Data extracts below:

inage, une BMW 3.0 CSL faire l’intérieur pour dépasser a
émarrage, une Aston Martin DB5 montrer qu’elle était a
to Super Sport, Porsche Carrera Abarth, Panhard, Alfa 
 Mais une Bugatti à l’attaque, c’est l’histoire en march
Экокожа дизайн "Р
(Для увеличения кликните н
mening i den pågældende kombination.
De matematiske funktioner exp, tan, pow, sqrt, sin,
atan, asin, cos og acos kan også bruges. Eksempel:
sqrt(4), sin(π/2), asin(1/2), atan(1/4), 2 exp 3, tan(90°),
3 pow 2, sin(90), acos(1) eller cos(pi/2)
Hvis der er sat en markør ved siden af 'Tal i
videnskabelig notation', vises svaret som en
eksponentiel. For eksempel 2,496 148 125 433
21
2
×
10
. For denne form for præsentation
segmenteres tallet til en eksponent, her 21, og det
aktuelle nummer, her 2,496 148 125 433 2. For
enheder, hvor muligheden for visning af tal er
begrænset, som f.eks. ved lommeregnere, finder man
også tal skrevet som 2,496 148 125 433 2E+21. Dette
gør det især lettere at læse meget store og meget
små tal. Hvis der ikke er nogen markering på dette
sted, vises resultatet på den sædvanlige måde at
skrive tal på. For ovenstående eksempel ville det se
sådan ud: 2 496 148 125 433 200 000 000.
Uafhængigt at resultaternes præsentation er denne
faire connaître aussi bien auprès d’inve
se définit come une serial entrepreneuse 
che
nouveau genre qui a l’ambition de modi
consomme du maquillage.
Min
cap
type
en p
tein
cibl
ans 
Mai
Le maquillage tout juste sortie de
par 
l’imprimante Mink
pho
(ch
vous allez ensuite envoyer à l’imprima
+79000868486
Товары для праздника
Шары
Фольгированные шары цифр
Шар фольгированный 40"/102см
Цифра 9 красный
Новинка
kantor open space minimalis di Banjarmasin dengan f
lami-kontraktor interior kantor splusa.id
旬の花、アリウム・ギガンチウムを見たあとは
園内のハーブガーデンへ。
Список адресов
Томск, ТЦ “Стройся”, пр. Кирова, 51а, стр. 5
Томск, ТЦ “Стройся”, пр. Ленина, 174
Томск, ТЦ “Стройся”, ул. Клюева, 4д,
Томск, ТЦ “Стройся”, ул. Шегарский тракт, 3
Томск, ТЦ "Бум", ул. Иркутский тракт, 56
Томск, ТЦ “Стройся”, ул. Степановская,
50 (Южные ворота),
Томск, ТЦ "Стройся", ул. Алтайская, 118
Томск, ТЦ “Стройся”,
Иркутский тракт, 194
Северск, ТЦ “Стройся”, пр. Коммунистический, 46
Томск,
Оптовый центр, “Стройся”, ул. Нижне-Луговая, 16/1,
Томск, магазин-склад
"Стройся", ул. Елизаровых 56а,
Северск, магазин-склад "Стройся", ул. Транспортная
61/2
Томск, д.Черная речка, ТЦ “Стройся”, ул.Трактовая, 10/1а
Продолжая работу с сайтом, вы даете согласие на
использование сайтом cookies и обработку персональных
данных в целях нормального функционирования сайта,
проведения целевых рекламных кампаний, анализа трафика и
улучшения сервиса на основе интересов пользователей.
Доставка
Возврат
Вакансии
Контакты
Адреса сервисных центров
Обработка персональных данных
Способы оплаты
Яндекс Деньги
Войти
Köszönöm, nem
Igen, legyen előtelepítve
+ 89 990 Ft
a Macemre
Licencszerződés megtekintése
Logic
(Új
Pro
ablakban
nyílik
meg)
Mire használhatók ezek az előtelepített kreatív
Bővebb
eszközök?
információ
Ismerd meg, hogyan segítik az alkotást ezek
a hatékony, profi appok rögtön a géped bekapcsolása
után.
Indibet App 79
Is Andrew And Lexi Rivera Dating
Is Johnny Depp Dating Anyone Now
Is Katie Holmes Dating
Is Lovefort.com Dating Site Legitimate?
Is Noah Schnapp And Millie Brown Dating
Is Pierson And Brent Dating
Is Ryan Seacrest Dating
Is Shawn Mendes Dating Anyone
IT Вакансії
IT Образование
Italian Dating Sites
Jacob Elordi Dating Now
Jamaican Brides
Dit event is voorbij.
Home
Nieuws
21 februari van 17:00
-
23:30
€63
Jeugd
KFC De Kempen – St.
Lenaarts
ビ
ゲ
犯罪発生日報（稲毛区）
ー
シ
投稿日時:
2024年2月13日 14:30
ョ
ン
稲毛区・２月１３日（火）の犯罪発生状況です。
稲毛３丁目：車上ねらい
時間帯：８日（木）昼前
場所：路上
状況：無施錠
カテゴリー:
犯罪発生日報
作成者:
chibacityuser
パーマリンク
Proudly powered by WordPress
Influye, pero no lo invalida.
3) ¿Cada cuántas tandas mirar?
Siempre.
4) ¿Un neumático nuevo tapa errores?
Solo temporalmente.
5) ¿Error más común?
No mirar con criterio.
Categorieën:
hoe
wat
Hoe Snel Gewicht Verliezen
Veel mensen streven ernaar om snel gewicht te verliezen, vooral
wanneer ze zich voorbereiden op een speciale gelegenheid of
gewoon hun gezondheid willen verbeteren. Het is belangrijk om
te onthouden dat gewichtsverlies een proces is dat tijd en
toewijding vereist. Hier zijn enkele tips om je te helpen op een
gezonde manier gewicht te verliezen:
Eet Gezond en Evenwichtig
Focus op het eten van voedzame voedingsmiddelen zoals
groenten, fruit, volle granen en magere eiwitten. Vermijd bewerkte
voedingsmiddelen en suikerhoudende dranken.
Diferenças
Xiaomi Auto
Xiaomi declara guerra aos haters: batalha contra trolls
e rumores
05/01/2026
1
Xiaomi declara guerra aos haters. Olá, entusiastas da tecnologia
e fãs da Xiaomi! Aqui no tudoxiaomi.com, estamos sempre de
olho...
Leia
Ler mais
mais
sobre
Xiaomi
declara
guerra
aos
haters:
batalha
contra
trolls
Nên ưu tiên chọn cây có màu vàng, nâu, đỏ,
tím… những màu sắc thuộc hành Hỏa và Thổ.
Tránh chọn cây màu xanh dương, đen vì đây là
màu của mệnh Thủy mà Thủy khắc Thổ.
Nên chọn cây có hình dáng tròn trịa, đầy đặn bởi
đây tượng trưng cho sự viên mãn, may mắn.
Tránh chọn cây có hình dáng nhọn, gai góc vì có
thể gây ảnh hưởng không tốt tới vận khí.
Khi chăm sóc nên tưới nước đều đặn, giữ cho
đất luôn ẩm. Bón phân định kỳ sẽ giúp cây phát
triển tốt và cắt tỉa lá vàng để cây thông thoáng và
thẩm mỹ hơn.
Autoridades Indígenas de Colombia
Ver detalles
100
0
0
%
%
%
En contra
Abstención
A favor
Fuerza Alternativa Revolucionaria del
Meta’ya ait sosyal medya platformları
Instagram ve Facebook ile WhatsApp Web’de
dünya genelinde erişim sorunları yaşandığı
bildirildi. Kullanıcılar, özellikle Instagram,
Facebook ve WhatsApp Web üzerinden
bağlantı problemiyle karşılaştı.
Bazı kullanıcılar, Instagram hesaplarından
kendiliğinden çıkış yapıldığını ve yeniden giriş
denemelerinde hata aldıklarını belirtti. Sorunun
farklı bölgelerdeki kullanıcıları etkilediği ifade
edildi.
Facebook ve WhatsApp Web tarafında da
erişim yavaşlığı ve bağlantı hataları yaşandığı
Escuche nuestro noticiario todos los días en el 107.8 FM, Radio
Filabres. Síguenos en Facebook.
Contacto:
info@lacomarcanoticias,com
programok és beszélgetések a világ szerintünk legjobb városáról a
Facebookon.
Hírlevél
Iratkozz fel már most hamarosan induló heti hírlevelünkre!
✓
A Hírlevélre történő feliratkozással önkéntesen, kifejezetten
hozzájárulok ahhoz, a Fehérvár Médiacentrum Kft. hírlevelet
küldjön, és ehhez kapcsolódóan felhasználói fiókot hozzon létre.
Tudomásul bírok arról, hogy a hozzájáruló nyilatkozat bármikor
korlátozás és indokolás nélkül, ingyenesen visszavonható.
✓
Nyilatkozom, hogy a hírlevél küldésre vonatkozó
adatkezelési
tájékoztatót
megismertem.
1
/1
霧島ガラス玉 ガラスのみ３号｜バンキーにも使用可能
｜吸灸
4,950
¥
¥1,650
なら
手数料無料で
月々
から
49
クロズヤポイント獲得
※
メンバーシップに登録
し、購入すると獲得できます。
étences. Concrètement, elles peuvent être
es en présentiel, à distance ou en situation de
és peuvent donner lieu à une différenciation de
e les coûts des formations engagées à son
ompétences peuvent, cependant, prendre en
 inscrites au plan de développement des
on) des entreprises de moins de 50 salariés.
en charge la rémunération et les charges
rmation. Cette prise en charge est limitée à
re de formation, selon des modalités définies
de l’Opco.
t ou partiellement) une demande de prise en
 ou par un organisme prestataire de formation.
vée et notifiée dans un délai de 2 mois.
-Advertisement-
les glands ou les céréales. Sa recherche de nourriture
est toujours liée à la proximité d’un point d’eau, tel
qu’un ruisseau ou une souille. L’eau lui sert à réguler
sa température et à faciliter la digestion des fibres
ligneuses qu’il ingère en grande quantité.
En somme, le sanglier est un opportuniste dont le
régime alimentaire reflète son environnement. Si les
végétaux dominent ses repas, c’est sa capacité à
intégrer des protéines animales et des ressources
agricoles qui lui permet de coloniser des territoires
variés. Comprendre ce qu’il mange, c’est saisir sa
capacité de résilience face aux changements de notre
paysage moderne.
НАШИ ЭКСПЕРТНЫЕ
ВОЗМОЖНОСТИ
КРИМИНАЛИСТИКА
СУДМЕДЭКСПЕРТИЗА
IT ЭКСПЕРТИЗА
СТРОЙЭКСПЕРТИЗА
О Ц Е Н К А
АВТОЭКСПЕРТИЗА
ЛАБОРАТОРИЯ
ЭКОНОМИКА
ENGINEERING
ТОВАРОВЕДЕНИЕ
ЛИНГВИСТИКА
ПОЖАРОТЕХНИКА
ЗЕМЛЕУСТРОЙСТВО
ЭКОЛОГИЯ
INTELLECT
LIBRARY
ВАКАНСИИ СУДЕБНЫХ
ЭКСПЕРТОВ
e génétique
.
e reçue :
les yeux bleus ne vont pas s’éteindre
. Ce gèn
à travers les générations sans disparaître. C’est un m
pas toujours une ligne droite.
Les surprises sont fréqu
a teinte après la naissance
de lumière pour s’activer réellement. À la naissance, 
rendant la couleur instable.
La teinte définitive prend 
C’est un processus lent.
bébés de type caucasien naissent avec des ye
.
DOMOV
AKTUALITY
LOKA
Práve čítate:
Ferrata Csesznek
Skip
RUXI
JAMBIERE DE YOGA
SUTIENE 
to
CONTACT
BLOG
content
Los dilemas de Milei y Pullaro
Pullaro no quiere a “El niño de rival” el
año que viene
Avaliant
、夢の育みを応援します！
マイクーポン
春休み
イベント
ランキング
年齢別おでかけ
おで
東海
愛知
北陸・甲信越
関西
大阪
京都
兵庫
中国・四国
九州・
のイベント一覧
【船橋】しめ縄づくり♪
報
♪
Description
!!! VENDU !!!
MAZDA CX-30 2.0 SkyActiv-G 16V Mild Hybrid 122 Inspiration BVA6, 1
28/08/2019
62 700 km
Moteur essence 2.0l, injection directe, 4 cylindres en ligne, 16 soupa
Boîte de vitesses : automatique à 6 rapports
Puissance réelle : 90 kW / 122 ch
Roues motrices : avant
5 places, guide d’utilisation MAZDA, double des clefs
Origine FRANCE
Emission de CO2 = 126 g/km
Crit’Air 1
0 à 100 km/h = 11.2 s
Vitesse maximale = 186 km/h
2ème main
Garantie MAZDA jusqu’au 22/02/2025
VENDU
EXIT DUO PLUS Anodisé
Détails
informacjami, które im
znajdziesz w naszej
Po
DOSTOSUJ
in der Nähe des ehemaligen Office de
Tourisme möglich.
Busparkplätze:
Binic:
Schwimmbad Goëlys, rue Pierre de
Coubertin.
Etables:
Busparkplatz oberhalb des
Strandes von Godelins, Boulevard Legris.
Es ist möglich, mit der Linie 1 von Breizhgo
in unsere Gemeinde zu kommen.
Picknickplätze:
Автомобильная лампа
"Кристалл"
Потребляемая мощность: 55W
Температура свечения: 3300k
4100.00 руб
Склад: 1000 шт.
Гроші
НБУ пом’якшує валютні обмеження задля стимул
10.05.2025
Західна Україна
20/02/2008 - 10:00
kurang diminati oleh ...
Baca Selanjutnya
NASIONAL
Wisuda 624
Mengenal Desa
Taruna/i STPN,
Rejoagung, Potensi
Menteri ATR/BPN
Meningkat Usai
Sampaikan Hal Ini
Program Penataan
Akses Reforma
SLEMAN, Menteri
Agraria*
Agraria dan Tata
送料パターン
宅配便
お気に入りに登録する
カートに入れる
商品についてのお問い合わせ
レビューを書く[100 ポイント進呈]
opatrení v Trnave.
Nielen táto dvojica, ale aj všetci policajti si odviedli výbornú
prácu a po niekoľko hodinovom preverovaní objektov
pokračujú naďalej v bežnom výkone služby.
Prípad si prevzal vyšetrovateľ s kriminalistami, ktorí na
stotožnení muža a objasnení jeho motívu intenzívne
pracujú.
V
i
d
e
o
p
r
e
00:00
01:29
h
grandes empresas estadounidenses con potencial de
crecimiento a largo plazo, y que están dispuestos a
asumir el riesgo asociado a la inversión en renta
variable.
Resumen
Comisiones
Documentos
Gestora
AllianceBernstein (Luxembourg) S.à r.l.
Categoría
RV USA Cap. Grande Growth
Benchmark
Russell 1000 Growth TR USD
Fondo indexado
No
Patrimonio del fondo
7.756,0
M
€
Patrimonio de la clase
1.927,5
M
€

End of Data extracts.

Exercise objective:
All lines of the entries above where "declara" turns up should be reported.

Answer box:
Xiaomi declara guerra aos haters: batalha contra trolls
Xiaomi declara guerra aos haters. Olá, entusiastas da tecnologia
declara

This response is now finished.